James Forsyth James Forsyth

The NHS isn’t free

If we are going to have a sensible debate about the NHS in this country, we need to deal with the myth that the NHS is free. Yes, the NHS is free at the point of use, but we all pay for it through taxation. I suspect that slightly fewer people would still ‘love the NHS’ if they knew precisely how much they were contributing towards its costs through all the taxes that they pay.

I say this as someone who has no desire to import the US system. Before I went to live in the States, I was quite a fan of the US healthcare system. But having lived there for four years, I became more sceptical of it. I was lucky enough to work for a company that offered incredibly generous health insurance, but the system was incredibly bureaucratic. I reckoned I needed to file for reimbursement about six times in four year, but on a couple of occasions I gave up: beaten by the sheer number of forms I needed to file in. (Once I worked out that I could make more money writing in the time it would take me to fill in the forms than I would get from the reimbursement). I dread to think what the administrative cost of processing these forms was and this level of bureaucracy is part of the reason why the US spends an unsustainable amount of its GDP on healthcare.

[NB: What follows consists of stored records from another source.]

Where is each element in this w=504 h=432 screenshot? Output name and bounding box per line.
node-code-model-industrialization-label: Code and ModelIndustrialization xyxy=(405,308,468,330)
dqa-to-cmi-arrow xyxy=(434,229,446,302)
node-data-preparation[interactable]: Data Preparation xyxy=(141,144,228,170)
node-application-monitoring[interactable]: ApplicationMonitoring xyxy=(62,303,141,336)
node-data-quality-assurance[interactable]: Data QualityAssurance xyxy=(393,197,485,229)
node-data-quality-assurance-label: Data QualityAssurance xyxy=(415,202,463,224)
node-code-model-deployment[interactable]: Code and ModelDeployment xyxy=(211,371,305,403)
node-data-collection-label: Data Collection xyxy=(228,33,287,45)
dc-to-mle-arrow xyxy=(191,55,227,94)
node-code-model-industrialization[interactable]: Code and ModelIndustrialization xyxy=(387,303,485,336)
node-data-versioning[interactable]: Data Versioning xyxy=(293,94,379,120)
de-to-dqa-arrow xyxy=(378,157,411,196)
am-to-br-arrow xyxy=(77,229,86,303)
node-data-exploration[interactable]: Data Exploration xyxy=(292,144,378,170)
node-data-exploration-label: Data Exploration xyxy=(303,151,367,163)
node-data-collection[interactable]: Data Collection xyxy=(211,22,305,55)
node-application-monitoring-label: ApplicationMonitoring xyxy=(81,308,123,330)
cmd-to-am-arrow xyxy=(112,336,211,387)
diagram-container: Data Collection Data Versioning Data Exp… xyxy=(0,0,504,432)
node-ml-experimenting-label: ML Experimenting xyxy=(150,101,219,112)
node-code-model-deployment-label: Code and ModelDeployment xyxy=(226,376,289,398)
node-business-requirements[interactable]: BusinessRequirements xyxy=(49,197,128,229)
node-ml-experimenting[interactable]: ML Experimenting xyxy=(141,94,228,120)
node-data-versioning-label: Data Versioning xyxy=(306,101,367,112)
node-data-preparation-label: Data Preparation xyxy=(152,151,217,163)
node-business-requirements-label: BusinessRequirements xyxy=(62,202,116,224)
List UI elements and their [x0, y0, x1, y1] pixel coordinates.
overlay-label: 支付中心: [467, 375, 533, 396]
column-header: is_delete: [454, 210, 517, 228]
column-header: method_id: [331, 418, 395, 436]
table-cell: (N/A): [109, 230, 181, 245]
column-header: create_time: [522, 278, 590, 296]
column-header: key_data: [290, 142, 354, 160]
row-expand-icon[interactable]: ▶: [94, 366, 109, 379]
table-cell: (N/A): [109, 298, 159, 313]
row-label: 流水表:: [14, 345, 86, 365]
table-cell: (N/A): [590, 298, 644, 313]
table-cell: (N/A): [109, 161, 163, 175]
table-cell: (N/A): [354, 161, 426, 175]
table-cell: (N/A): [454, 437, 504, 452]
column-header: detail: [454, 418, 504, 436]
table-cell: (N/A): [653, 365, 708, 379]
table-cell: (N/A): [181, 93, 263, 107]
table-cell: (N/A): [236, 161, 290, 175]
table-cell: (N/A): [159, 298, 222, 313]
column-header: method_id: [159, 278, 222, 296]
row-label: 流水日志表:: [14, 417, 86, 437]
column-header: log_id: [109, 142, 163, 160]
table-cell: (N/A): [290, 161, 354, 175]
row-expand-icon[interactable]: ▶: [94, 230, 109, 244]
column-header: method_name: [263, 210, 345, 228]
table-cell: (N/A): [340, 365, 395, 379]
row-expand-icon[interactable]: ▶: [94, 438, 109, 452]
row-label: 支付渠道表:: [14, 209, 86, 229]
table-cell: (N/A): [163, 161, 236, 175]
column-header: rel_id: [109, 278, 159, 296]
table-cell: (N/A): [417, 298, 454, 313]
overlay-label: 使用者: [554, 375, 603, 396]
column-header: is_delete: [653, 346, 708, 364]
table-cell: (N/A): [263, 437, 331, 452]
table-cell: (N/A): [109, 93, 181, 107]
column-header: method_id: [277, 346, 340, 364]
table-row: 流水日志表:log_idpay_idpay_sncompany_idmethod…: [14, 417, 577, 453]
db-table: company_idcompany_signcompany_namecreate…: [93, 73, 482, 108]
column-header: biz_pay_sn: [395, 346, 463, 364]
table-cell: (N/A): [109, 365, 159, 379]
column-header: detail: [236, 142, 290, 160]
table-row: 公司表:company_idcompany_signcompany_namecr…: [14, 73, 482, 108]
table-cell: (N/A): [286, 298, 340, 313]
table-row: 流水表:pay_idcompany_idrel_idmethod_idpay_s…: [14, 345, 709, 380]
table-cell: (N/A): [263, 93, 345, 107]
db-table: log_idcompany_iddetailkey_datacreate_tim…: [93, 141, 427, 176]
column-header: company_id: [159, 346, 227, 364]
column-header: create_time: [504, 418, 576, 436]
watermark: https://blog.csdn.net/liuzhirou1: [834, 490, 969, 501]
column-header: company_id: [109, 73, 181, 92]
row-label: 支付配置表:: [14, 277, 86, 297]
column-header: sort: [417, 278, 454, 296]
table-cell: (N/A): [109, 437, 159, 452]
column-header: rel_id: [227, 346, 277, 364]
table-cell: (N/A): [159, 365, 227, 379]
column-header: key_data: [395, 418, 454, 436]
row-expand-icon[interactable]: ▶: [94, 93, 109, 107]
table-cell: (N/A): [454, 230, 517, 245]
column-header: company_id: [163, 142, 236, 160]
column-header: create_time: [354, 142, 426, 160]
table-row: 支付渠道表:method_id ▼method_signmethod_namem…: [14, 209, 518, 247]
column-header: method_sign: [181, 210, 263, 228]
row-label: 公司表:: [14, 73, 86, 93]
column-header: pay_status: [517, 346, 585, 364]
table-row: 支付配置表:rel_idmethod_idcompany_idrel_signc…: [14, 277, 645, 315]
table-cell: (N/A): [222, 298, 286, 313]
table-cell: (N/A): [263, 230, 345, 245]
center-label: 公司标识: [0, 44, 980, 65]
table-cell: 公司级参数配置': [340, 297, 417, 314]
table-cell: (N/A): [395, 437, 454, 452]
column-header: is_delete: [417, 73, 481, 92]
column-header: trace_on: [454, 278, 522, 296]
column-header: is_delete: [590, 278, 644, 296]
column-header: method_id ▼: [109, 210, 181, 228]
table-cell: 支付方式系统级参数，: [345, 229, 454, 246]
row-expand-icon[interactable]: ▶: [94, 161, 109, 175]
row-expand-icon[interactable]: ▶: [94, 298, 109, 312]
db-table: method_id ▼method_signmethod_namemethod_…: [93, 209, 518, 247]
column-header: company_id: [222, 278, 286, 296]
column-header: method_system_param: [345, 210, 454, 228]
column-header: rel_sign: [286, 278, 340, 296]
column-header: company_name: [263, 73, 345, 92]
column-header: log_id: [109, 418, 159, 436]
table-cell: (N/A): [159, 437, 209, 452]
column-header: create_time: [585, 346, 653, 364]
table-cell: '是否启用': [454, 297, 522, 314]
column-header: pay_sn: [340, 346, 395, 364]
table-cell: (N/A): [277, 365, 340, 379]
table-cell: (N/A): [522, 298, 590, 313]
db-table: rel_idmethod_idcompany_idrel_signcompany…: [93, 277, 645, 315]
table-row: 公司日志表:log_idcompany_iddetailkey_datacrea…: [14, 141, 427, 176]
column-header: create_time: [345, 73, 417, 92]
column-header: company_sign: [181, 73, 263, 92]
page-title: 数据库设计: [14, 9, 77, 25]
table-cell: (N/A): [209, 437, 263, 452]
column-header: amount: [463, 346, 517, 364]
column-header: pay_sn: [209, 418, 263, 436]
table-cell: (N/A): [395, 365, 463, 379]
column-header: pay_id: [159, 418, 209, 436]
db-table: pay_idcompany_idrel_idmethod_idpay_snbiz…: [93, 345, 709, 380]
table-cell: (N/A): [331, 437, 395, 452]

It is a pity that the debate about health care so often comes down to the idea that there are only two possible systems, the British one and the American one. Both are flawed and there are plenty of other countries worth learning from. Sadly, though, the Tories seem to have no intention of doing much thinking on health, one described NHS reform as a ‘third-term agenda item’ to me a few months back. Instead, the Tories have decided to believe that what is good for the BMA is good for the NHS and for Britain.